» **Task instructions**
Pull each line containing "proteção" out of the data and copy it.

╭──

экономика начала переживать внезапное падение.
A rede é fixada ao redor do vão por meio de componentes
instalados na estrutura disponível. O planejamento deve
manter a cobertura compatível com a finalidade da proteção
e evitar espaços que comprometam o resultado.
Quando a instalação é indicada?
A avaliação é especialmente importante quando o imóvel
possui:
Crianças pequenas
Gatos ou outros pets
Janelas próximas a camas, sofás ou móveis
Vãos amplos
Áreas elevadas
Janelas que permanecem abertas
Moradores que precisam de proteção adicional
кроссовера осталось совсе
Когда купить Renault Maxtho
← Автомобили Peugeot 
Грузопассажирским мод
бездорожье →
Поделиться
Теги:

╰──
╭──

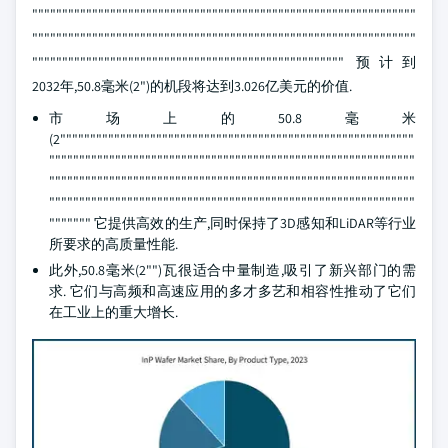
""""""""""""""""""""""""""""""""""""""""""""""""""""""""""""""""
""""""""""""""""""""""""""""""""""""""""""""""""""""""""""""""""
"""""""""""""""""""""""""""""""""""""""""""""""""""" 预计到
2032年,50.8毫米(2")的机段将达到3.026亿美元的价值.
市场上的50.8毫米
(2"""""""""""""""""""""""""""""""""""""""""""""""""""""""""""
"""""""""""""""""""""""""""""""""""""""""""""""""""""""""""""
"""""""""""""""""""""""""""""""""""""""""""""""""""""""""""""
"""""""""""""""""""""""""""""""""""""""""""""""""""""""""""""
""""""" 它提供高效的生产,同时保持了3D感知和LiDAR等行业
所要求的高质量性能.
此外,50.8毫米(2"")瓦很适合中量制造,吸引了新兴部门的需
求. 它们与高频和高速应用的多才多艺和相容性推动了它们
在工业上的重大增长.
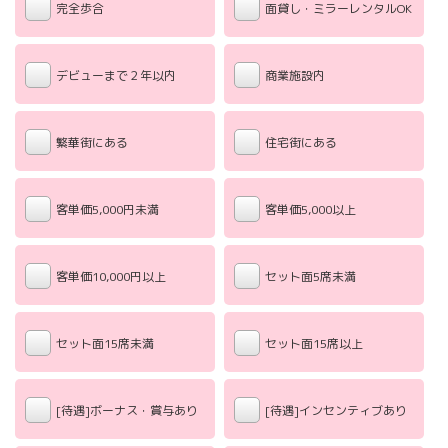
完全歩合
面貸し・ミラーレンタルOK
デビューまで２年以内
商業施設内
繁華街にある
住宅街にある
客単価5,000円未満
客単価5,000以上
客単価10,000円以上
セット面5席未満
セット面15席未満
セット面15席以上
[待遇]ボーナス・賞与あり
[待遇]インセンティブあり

╰──

» **Exercise output**
manter a cobertura compatível com a finalidade da proteção
Moradores que precisam de proteção adicional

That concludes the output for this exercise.